### Assignment
From the first line to the last, output the data exactly as it stands, minus its pictures.

### Data

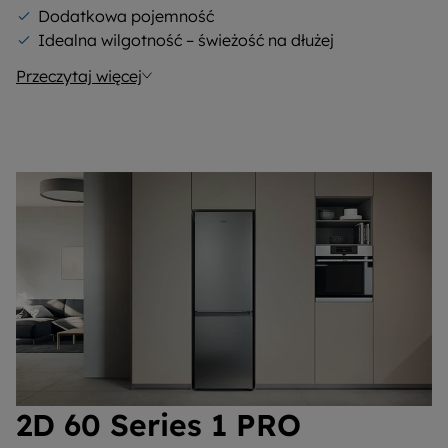
Dodatkowa pojemność
Idealna wilgotność – świeżość na dłużej
Przeczytaj więcej
2D 60 Series 1 PRO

### Solution to this task
Dodatkowa pojemność
Idealna wilgotność – świeżość na dłużej
Przeczytaj więcej
2D 60 Series 1 PRO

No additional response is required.